** TASK INPUTS **
--- --- ---

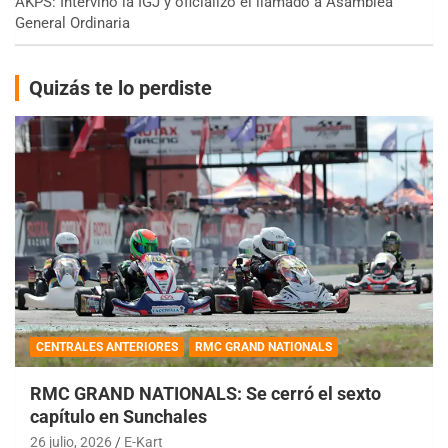
AKPS: Intervino la IGJ y oficializó el llamado a Asamblea
General Ordinaria
Quizás te lo perdiste
CENTRALES ANTERIORES
RMC GRAND NATIONALS
RMC GRAND NATIONALS: Se cerró el sexto
capítulo en Sunchales
26 julio, 2026
E-Kart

--- --- ---

** REQUIREMENT **
Print the line containing "RMC GRAND NATIONALS: Se cerró el sexto", then every line after it through the last line of the records, each exactly as written; nothing else belongs in the answer.

** RESPONSE FOR THIS EXERCISE **
RMC GRAND NATIONALS: Se cerró el sexto
capítulo en Sunchales
26 julio, 2026
E-Kart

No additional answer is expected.